**Listed entries**
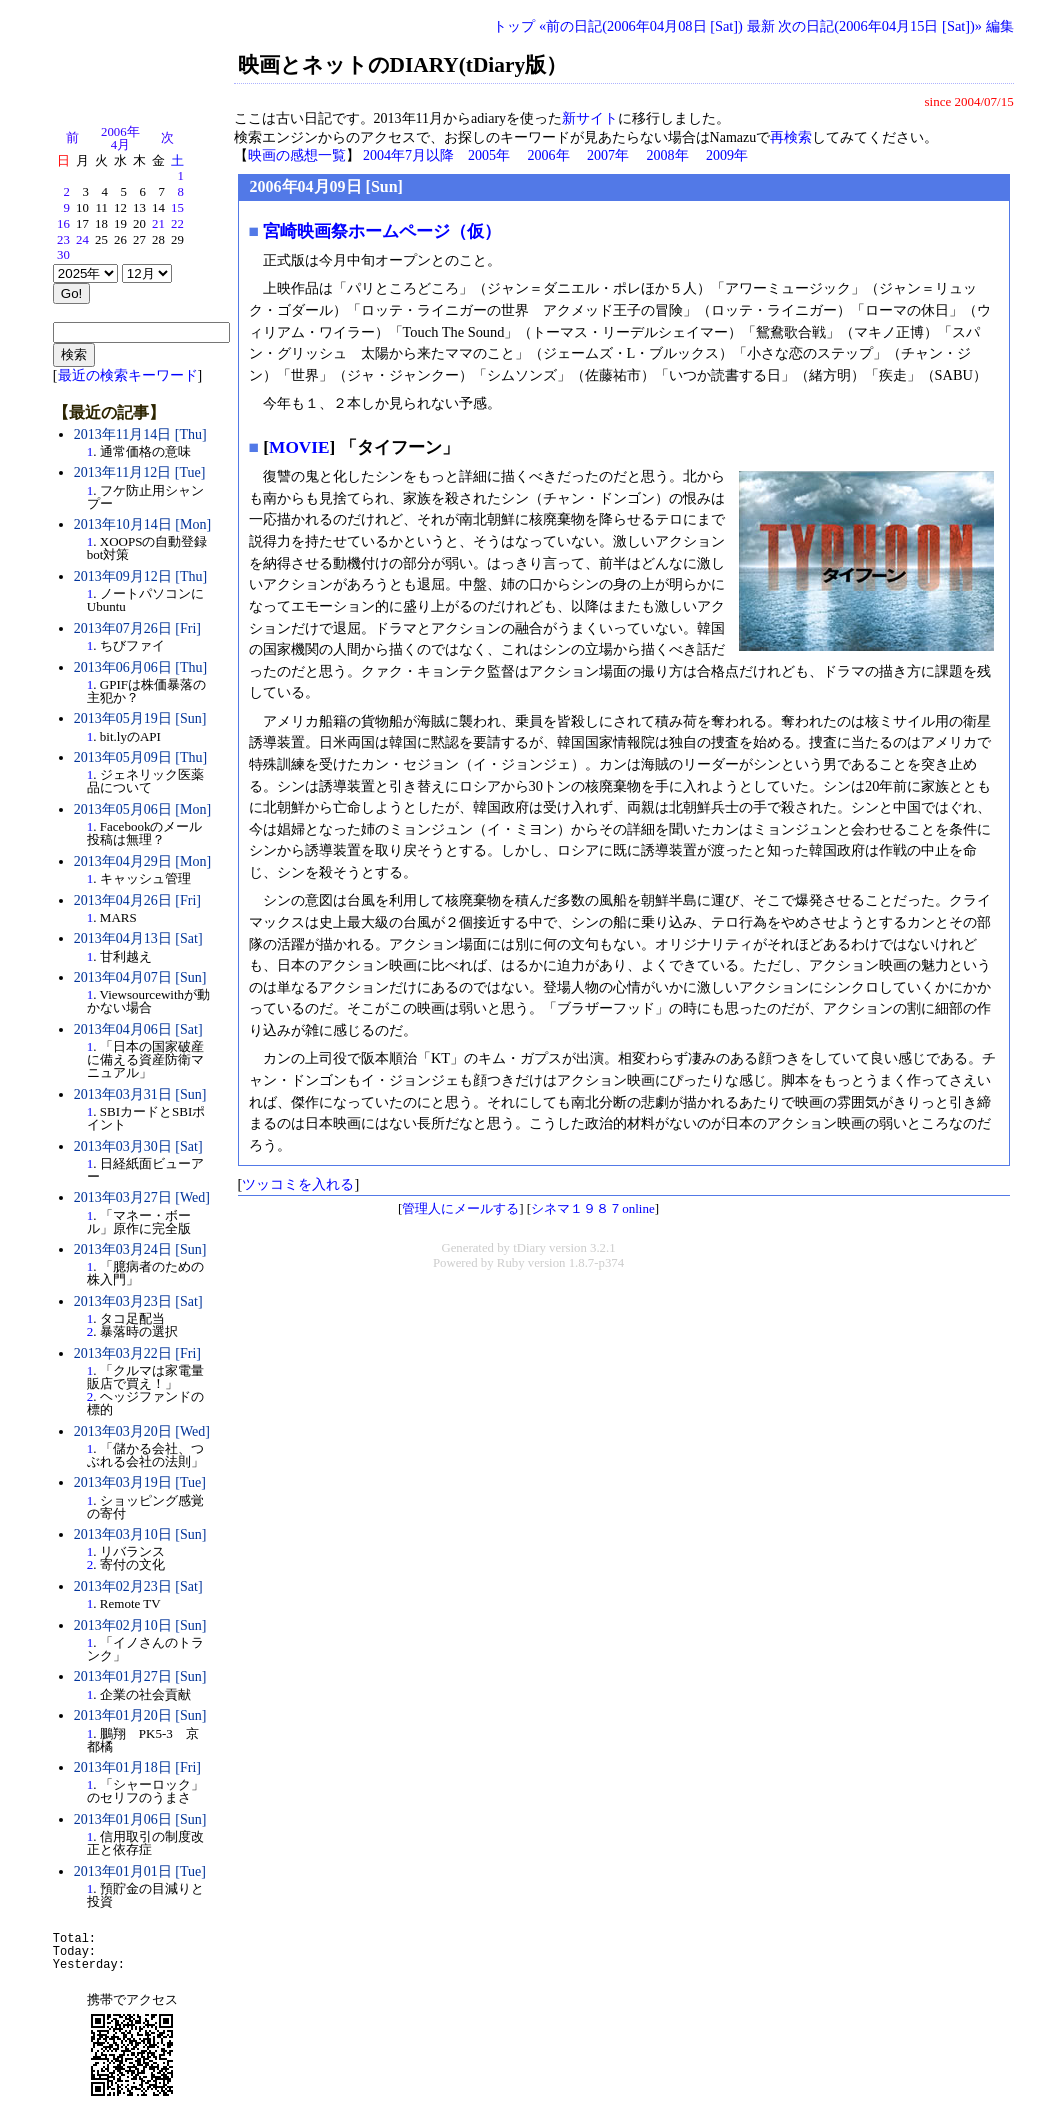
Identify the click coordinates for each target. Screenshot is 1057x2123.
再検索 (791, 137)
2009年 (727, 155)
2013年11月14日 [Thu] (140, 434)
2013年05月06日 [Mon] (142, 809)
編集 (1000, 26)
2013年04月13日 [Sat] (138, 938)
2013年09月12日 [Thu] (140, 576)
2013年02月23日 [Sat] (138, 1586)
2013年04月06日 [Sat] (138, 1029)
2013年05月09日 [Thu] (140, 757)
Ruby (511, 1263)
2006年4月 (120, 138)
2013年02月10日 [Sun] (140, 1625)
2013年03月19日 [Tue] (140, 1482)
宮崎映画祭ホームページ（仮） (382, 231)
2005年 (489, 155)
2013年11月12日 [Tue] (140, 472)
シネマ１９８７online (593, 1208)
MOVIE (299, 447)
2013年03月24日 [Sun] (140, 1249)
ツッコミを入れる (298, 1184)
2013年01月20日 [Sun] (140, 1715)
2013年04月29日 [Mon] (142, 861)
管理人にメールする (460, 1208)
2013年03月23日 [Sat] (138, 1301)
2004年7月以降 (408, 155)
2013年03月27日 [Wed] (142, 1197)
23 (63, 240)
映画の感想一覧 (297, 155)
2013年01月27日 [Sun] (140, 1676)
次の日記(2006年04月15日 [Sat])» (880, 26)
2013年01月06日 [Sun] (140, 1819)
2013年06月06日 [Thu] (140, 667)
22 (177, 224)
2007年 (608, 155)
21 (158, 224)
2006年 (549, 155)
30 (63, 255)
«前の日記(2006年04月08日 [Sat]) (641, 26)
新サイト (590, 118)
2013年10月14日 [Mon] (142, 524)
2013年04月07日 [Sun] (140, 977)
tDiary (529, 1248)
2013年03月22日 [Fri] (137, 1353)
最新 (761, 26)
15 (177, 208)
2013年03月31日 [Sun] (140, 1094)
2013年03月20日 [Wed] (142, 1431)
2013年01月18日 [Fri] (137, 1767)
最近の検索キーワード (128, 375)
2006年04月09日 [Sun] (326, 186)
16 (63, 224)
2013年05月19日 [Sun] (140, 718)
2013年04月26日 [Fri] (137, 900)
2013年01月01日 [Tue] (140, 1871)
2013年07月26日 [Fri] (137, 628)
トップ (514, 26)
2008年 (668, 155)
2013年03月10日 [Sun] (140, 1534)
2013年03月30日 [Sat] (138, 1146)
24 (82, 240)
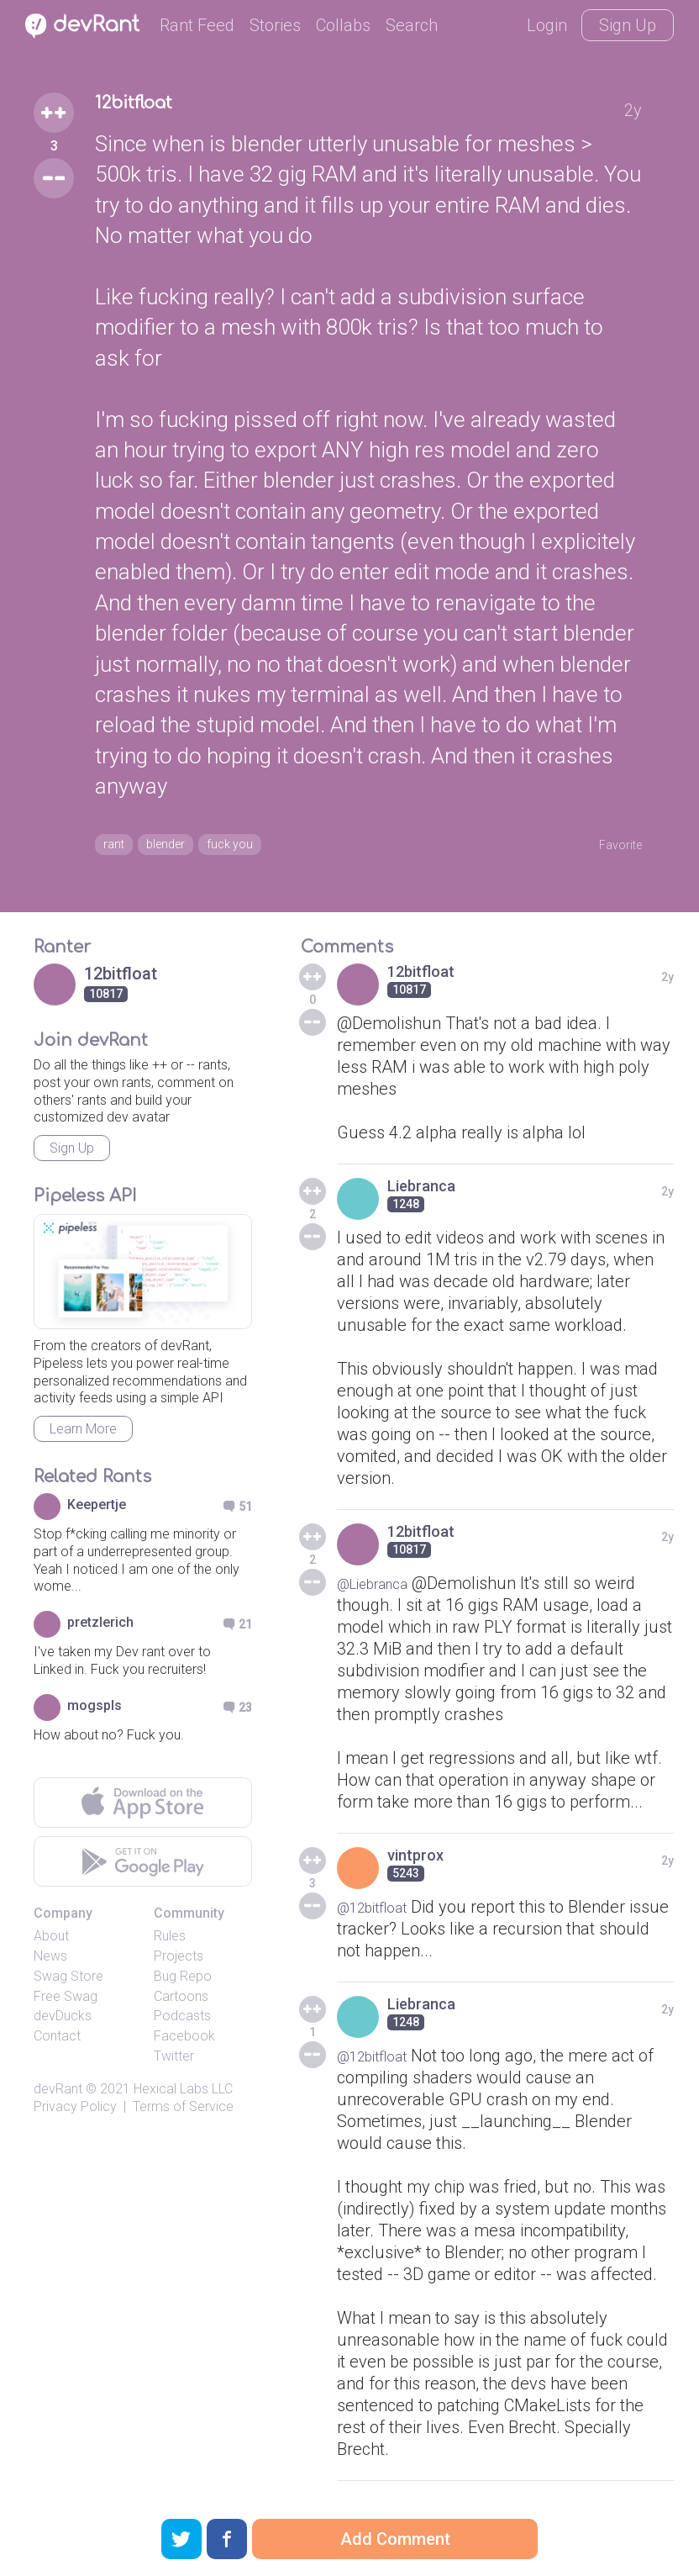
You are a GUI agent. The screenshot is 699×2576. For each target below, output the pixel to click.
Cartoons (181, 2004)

**Task**
Find the lines in the records that contain the word "target", then copy every one of them.

**Task output**
Identify the click coordinates for each target. Screenshot is 1057x2123.
You are a GUI agent. The screenshot is 699×2576. For each target below, output the pixel to click.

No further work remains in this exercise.